天童荒太「まだ遠い光 家族狩り第五部」(新潮文庫)。結末にやや不満が残ったが,悪くない終わり方だ。それぞれが成長して,新しく出発する。これはこれでよいだろう。明日からまた普通の生活に戻ろう。
 
2009年5月14日。木曜日。晴れ。旧暦4.20. 乙未(きのと ひつじ)八白大安。
 夕方,風が強くなった。気温が少し下がったようだ。日中は暑かった。メダカが昨日,今日と孵った。ホテイアオイの根についた卵をせっせと別の容器に移すことが大切である。それから,混住している黒と黄を分けるということも必用だ。
佐藤賢一「革命のライオン 小説フランス革命Ⅰ」(集英社)。セーヌ川にミラボー橋というのがあった。シャンソンにもあったような気がする。ポン・ヌフというのもあった。一度だけパリに行ったとき,地図で色々と調べたが,自分の足で選んで渡ったわけではなく,どちらがどこにあったか忘れた。凱旋門とシャンゼリー通りとルーブルの位置関係くらいは今でも覚えている。このあたりでマリー・アントワネットが処刑されたのではないかと思いつつ見上げたオベリスクは思った以上に美しかった。佐藤賢一さんが書いたのだったら読んでも悪くはないな,と思った。確か「黒い悪魔」をオール讀物で,「カポネ」を野生時代で読んだが,どちらも悪くはなかった。だから,長いものだろうが,読んで損はしないだろうという予感はあった。面白くなければ途中でやめればいい。最後まで読むのが目標ではない。一年で終わらなくてもいい。そんな,きわめて消極的に読むことにした。革命の初期の立て役者ミラボーと,そして第二幕の主役,恐慌政治のロベスピエールの卷だ。まだ,ロベスピエールは大物ではない。気は小さいが,少しだけ政治的に優れたところもある。ミラボーが後継者として拒否しなかっただけの才覚はもっている。逼迫した国民議会の窮地の場であるヴェルサイユを去って,二人がパリへ向かうところで,序曲は終わる。2巻も読んでみようか,という気持ちになった。 
 
2009年5月16日。土曜日。晴れ。旧暦4.22. 丁酉(ひのと とり)一白先勝。

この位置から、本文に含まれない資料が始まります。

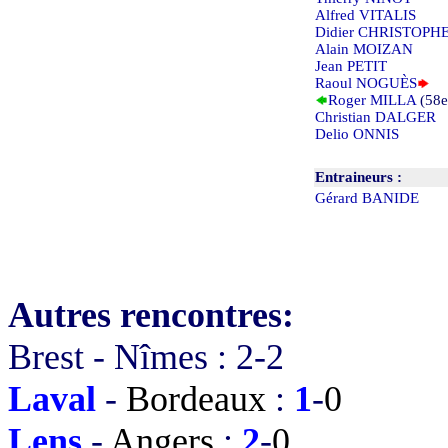
Alfred VITALIS
Didier CHRISTOPH
Alain MOIZAN
Jean PETIT
Raoul NOGUÈS
Roger MILLA
(58e
Christian DALGER
Delio ONNIS
Entraineurs :
Gérard BANIDE
Autres rencontres:
Brest
-
Nîmes
:
2
-
2
Laval
-
Bordeaux
:
1
-
0
Lens
-
Angers
:
2
-
0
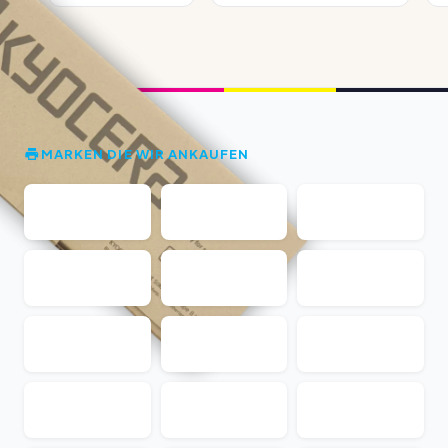
MARKEN DIE WIR ANKAUFEN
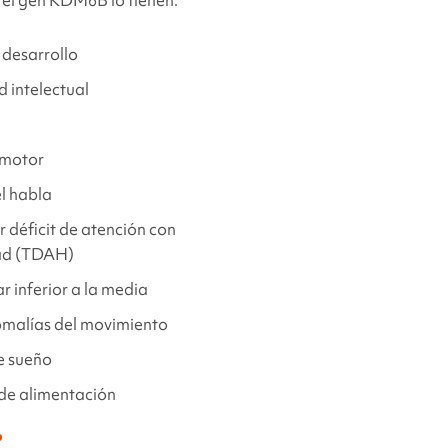
n el gen KDM6B
lo tienen:
 desarrollo
 intelectual
 motor
el habla
 déficit de atención con
dad (TDAH)
r inferior a la media
omalías del movimiento
e sueño
 de alimentación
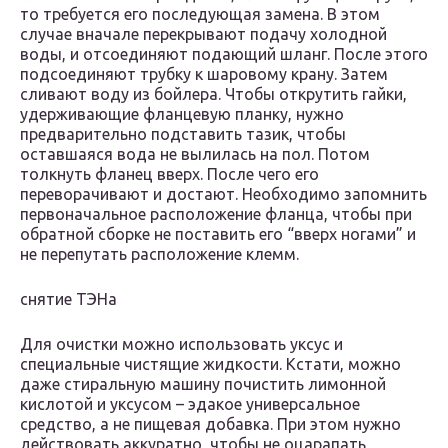
то требуется его последующая замена. В этом
случае вначале перекрывают подачу холодной
воды, и отсоединяют подающий шланг. После этого
подсоединяют трубку к шаровому крану. Затем
сливают воду из бойлера. Чтобы открутить гайки,
удерживающие фланцевую планку, нужно
предварительно подставить тазик, чтобы
оставшаяся вода не вылилась на пол. Потом
толкнуть фланец вверх. После чего его
переворачивают и достают. Необходимо запомнить
первоначальное расположение фланца, чтобы при
обратной сборке не поставить его “вверх ногами” и
не перепутать расположение клемм.
снятие ТЭНа
Для очистки можно использовать уксус и
специальные чистящие жидкости. Кстати, можно
даже стиральную машину почистить лимонной
кислотой и уксусом – эдакое универсальное
средство, а не пищевая добавка. При этом нужно
действовать аккуратно, чтобы не оцарапать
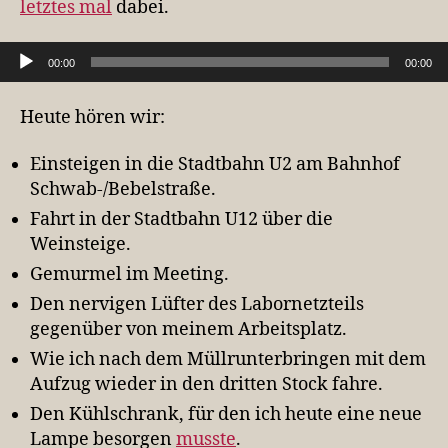
letztes mal
dabei.
Audio-Player
00:00
00:00
Heute hören wir:
Einsteigen in die Stadtbahn U2 am Bahnhof
Schwab-/Bebelstraße.
Fahrt in der Stadtbahn U12 über die
Weinsteige.
Gemurmel im Meeting.
Den nervigen Lüfter des Labornetzteils
gegenüber von meinem Arbeitsplatz.
Wie ich nach dem Müllrunterbringen mit dem
Aufzug wieder in den dritten Stock fahre.
Den Kühlschrank, für den ich heute eine neue
Lampe besorgen
musste
.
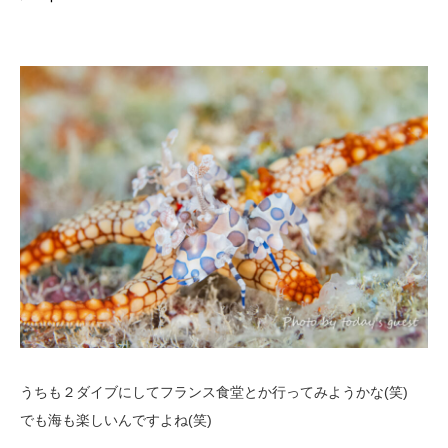
うちも２ダイブにしてフランス食堂とか行ってみようかな(笑)
でも海も楽しいんですよね(笑)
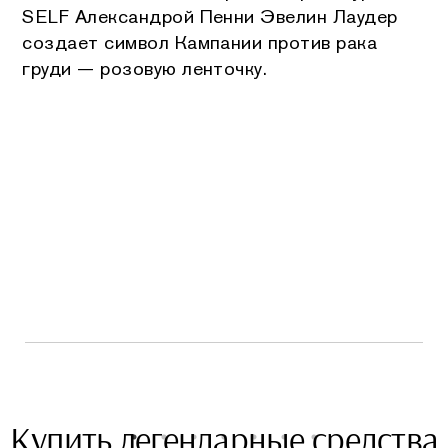
SELF Александрой Пенни Эвелин Лаудер
создает символ Кампании против рака
груди — розовую ленточку.
Купить легендарные средства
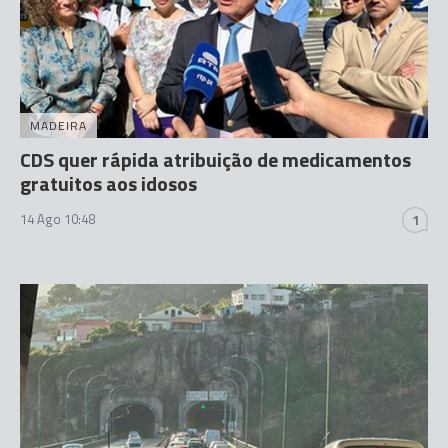
MADEIRA
CDS quer rápida atribuição de medicamentos
gratuitos aos idosos
14 Ago 10:48
1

  時折煮えきらないような小雨が降るが,本格的には降らない。自動車の上についた埃を染みにする。サツキが終わり躑躅が咲きかけている,ばらは少し。

 天童荒太「孤独の歌声」(新潮文庫)。これまた激しい作品であった。読み出したら途中で止められなくなる。カバーに「天童荒太という名の伝説は,本書から始まる」とあるが,誇張ではない。
 
2009年5月17日。日曜日。雨時々曇り。旧暦4.23. 戊戌(つちのえ いぬ)二黒友引。
 変な雨。おかげで毛虫が増えた。

 シェイクスピア作,三神勲訳「トロイラスとクレシダ」(筑摩・世界古典文学全集45)。いよいよ「シェイクスピアⅤ」に入る。トロイ戦争に題材を得たものであるが,史劇的な趣には乏しい。何が主題だかわからないような作品であるが,台詞はさすがにおもしろい。三幕,三場のユリシーズの「時」をめぐる詩想の豊かさには舌を巻いた。ふと思うのだが,他の名作でも台詞こそが主眼であって,ストーリーは言葉を載せる器であろう。
 
2009年5月18日。月曜日。晴れ。旧暦4.24. 己亥(つちのと い)三碧先負。さんりんぼう。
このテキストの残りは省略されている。